■ **Problem statement**
Your output must be the lines below from the line containing "Remember me (171, 114)" to the line containing "17 [Publications publiées", both lines included, reproduced exactly and without pictures.

■ **Data for processing**
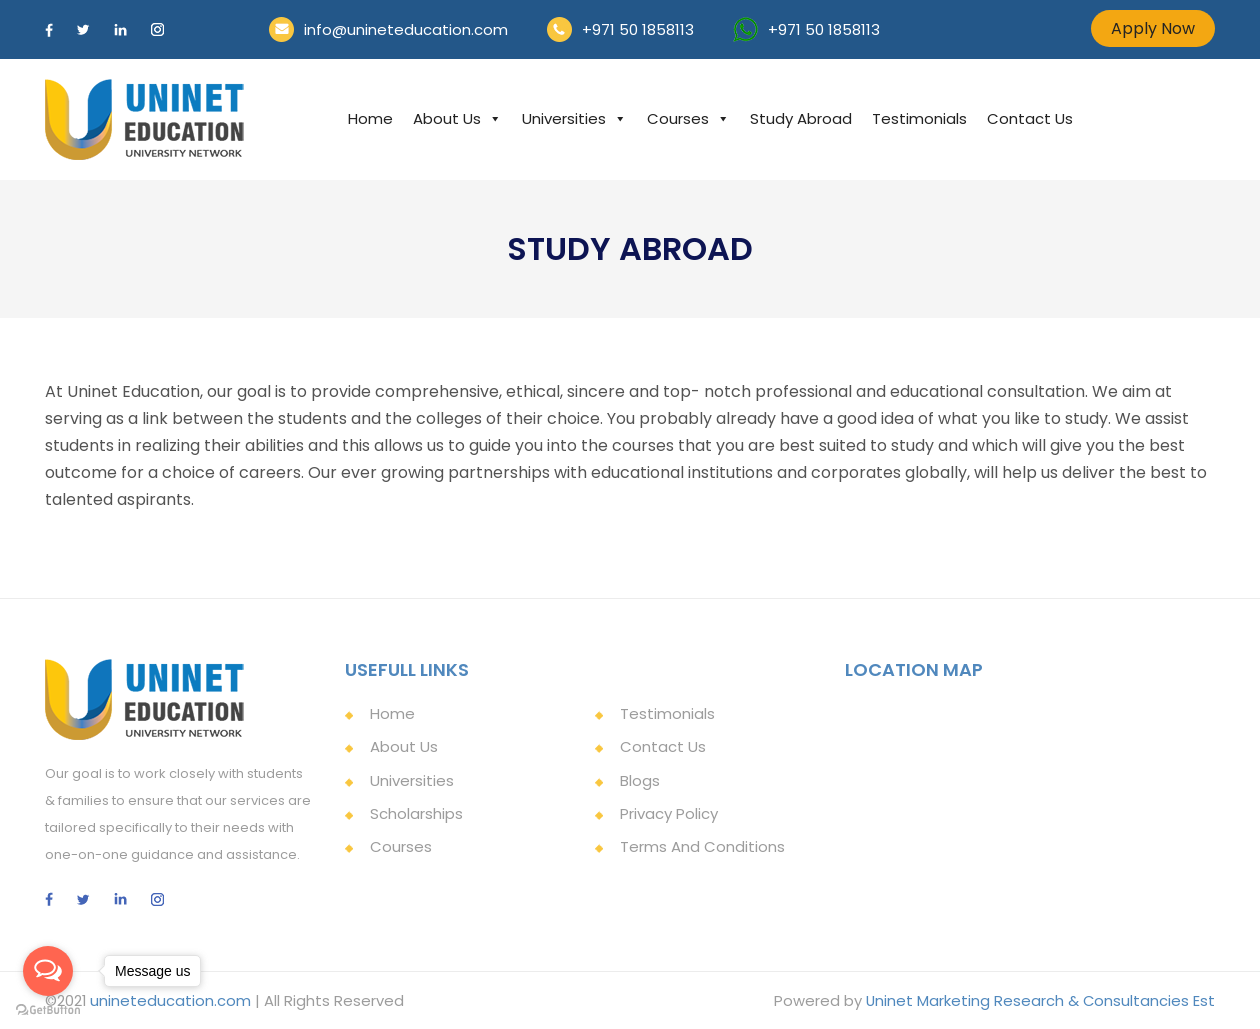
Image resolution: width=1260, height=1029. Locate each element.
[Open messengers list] (48, 971)
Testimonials (919, 118)
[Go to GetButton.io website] (48, 1009)
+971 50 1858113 (638, 29)
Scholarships (416, 812)
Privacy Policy (669, 812)
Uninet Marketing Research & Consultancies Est (1039, 1000)
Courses (688, 118)
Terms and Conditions (702, 845)
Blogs (640, 779)
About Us (457, 118)
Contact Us (1030, 118)
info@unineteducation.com (406, 29)
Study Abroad (801, 118)
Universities (574, 118)
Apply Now (1153, 28)
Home (370, 118)
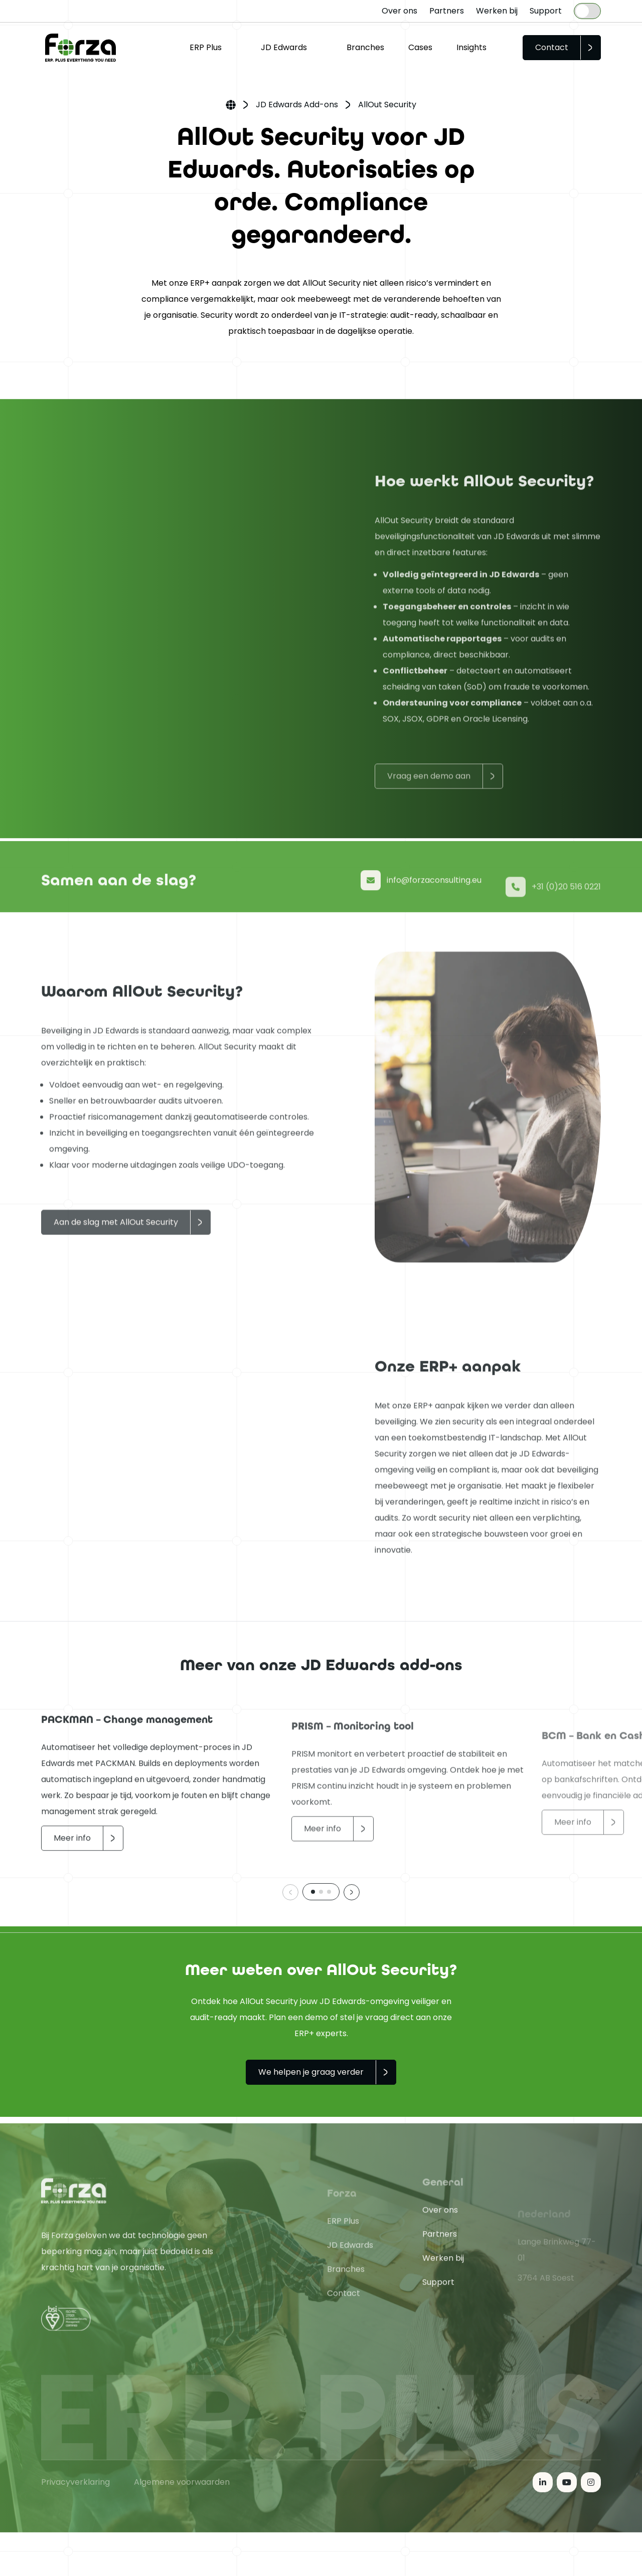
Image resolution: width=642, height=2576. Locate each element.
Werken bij (497, 11)
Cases (420, 47)
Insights (471, 47)
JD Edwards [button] (284, 47)
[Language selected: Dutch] (587, 11)
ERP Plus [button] (206, 47)
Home (231, 106)
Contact (551, 47)
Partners (446, 11)
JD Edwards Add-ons (297, 104)
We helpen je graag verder (311, 2072)
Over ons (399, 11)
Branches (365, 47)
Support (546, 11)
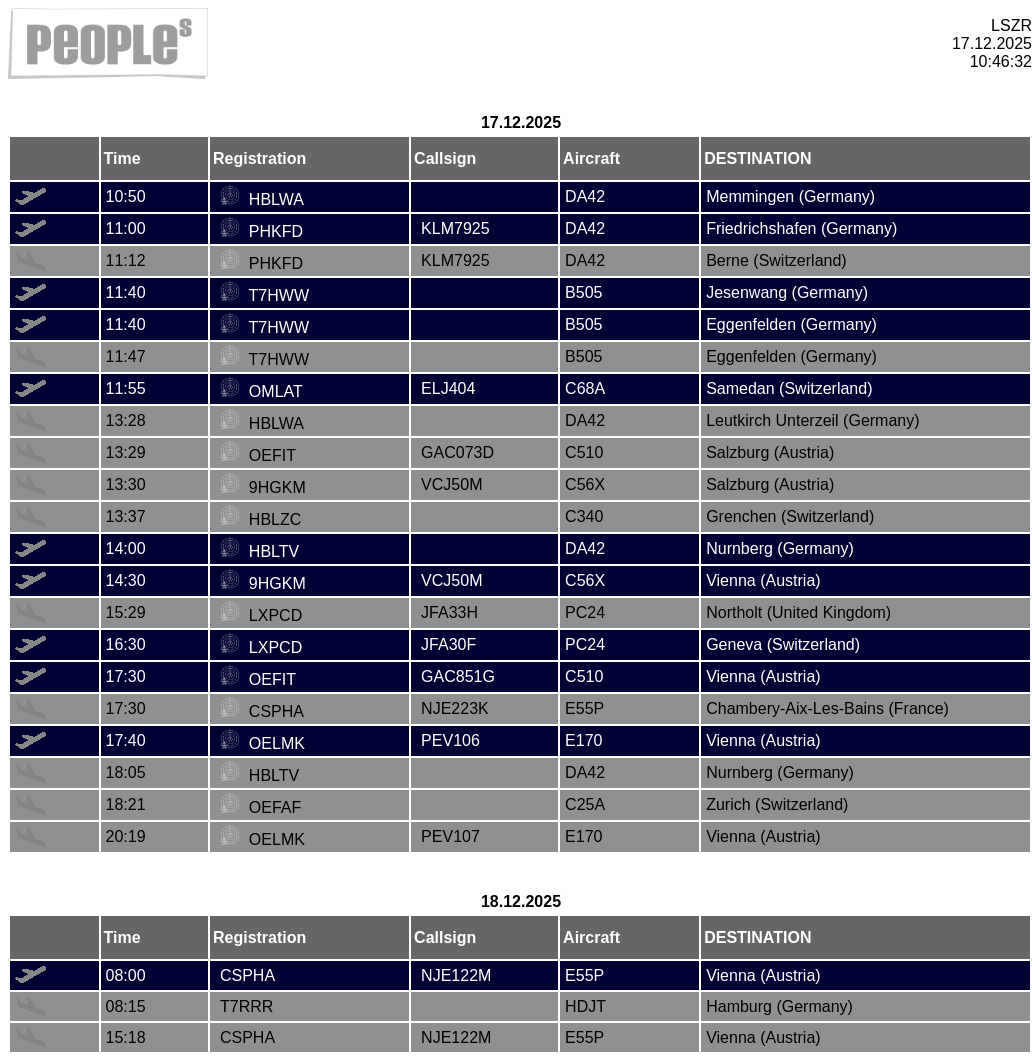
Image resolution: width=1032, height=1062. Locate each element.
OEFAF (260, 807)
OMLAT (261, 391)
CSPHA (262, 711)
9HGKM (263, 487)
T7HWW (264, 295)
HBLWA (262, 199)
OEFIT (258, 455)
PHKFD (261, 231)
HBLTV (259, 551)
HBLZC (260, 519)
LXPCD (261, 615)
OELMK (262, 743)
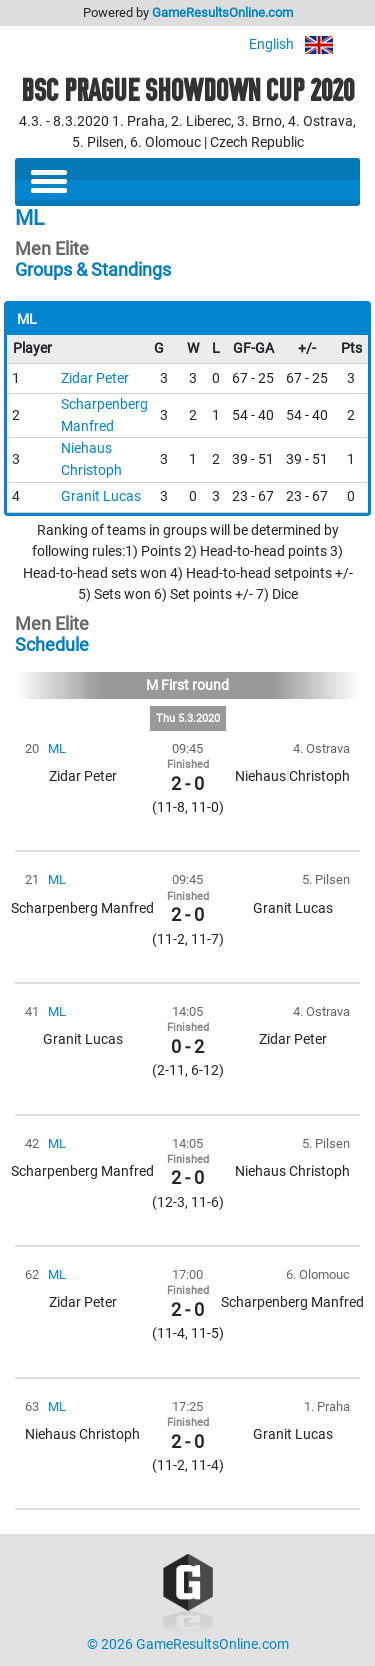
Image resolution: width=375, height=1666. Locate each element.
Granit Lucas (101, 496)
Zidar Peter (95, 378)
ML (57, 748)
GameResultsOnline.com (222, 12)
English (304, 44)
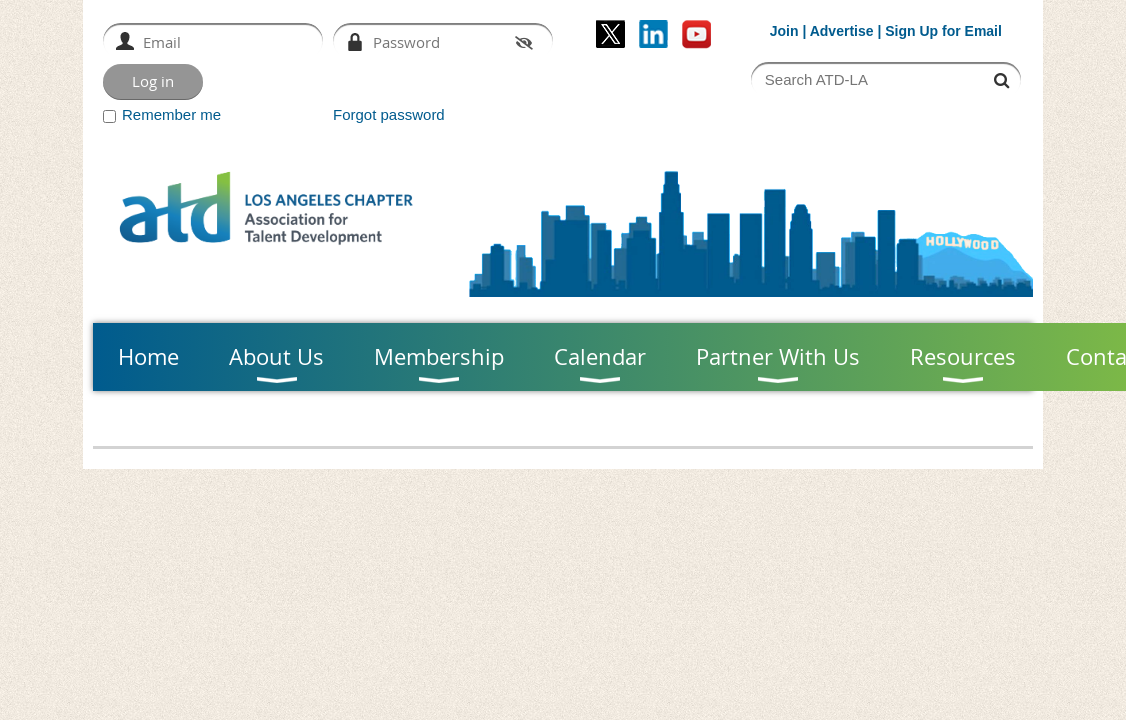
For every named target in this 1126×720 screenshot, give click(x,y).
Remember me (171, 114)
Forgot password (389, 114)
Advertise (842, 31)
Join (784, 31)
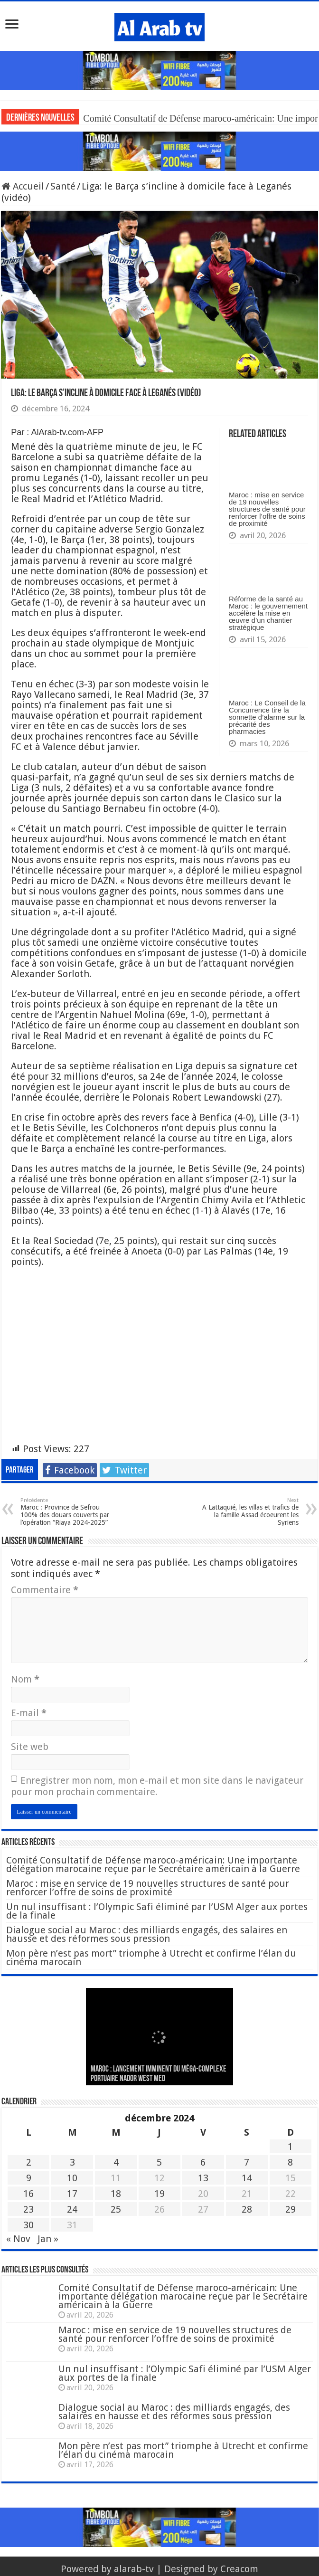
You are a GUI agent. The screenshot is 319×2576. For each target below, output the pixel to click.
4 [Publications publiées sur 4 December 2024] (116, 2162)
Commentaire (44, 1590)
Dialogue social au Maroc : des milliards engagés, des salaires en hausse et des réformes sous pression (146, 1934)
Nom (25, 1679)
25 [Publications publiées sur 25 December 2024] (116, 2209)
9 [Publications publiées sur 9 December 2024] (28, 2178)
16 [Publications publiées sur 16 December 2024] (28, 2193)
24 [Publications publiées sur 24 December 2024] (72, 2209)
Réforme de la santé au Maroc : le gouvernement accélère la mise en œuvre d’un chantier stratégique (268, 613)
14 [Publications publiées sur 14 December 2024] (247, 2178)
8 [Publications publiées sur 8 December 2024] (290, 2162)
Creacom (239, 2569)
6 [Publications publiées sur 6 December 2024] (203, 2162)
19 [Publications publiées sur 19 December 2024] (159, 2193)
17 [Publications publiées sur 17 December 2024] (72, 2193)
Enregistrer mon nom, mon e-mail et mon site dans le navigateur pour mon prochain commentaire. (157, 1786)
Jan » (48, 2238)
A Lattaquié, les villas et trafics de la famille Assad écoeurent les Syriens (250, 1511)
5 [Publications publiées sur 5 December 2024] (159, 2162)
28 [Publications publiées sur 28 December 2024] (247, 2209)
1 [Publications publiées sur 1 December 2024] (290, 2146)
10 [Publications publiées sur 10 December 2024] (72, 2178)
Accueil (22, 186)
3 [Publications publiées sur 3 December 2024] (72, 2162)
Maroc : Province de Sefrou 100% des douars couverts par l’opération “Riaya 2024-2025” (69, 1511)
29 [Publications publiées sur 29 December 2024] (290, 2209)
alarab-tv (134, 2569)
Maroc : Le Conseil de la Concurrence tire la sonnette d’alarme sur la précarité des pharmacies (267, 717)
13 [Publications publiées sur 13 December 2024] (203, 2178)
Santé (62, 186)
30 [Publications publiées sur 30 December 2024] (28, 2225)
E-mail (29, 1713)
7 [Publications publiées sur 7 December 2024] (246, 2162)
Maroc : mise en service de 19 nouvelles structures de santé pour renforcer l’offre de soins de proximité (267, 509)
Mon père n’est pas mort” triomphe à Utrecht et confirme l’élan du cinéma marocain (151, 1958)
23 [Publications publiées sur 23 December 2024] (28, 2209)
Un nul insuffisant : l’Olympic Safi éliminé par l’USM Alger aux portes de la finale (157, 1911)
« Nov (18, 2238)
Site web (29, 1746)
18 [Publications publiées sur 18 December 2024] (116, 2193)
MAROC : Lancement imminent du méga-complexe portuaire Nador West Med (158, 2074)
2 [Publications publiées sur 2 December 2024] (28, 2162)
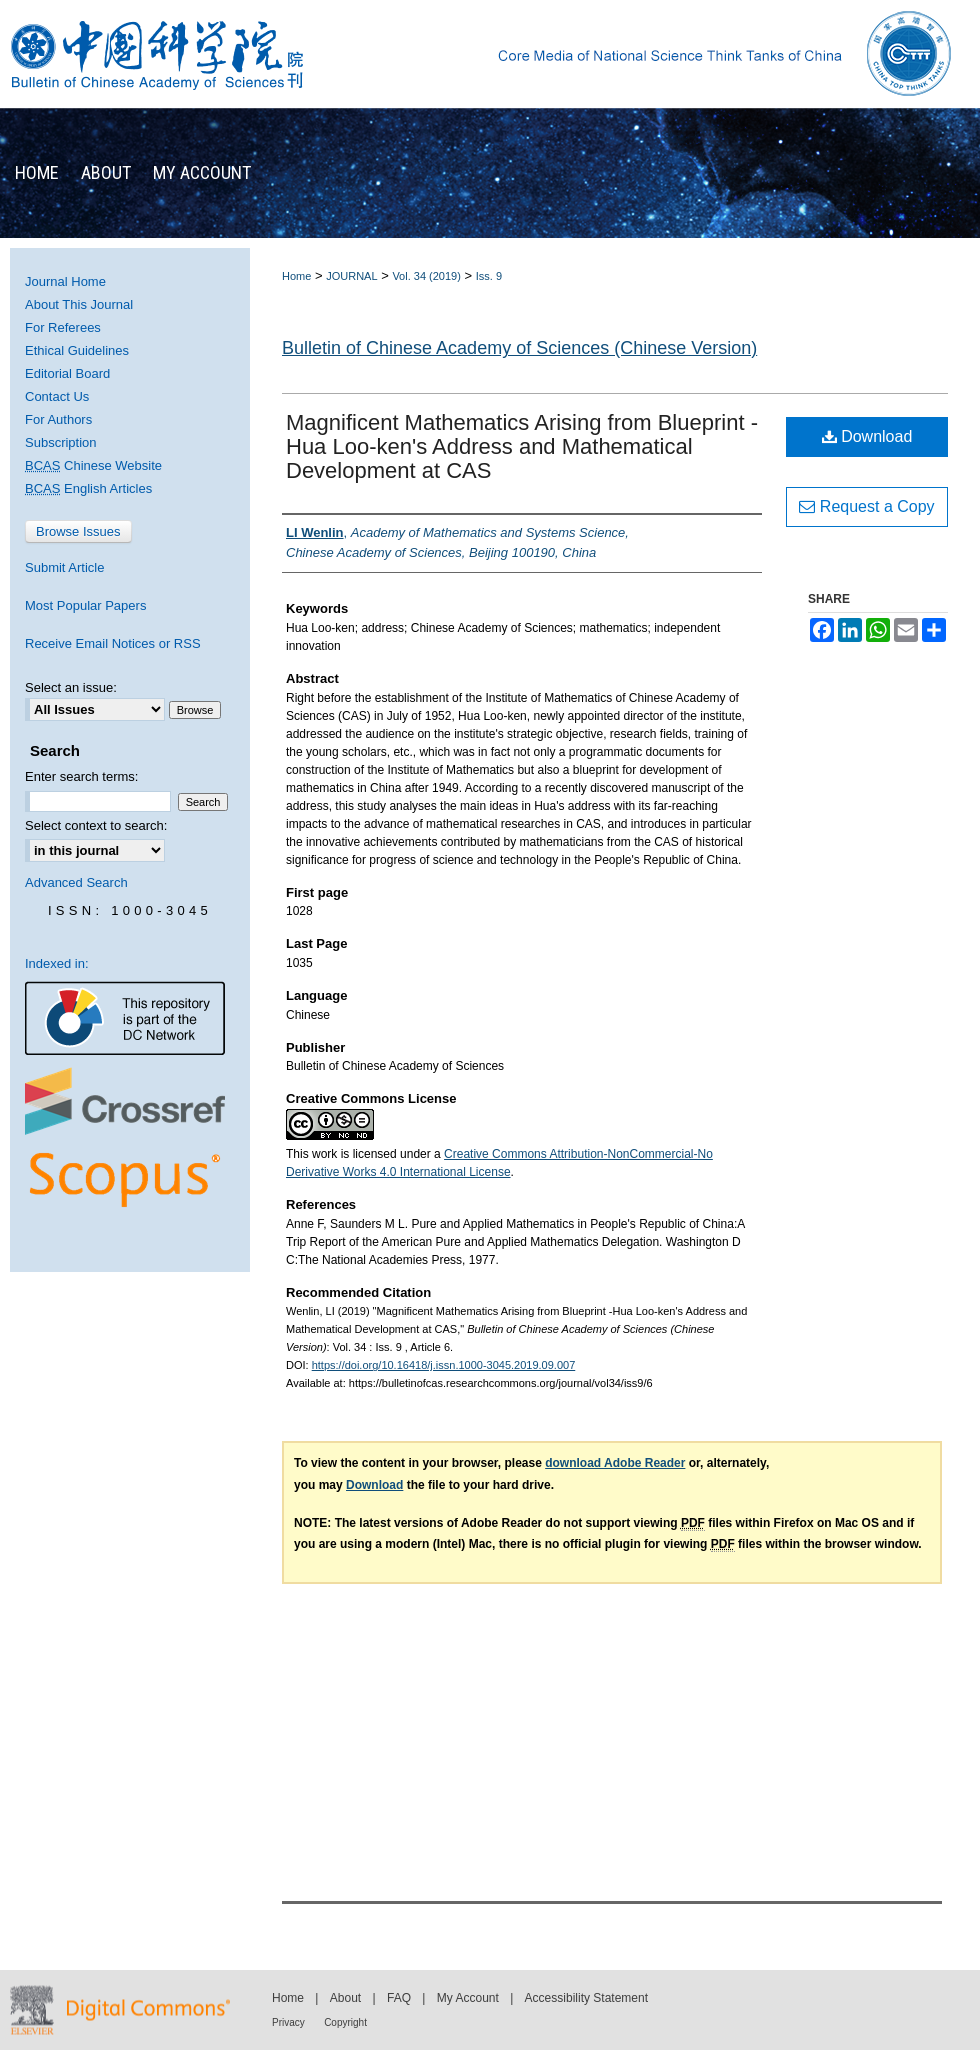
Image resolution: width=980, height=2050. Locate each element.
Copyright (345, 2022)
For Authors (58, 419)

■ **Completed task**
Remember me (171, 114)
Forgot password (389, 114)
Advertise (842, 31)
Join (784, 31)
You are a GUI agent. The screenshot is 319×2576. For each target below, output the pixel to click.
4 [Publications publiées sur 4 December 2024] (116, 2162)
Commentaire (44, 1590)
Dialogue social au Maroc : des milliards engagés, des salaires en hausse et des réformes sous pression (146, 1934)
Nom (25, 1679)
25 [Publications publiées sur 25 December 2024] (116, 2209)
9 [Publications publiées sur 9 December 2024] (28, 2178)
16 [Publications publiées sur 16 December 2024] (28, 2193)
24 [Publications publiées sur 24 December 2024] (72, 2209)
Réforme de la santé au Maroc : le gouvernement accélère la mise en œuvre d’un chantier stratégique (268, 613)
14 [Publications publiées sur 14 December 2024] (247, 2178)
8 [Publications publiées sur 8 December 2024] (290, 2162)
Creacom (239, 2569)
6 [Publications publiées sur 6 December 2024] (203, 2162)
19 [Publications publiées sur 19 December 2024] (159, 2193)
17 [Publications publiées sur 17 December 2024] (72, 2193)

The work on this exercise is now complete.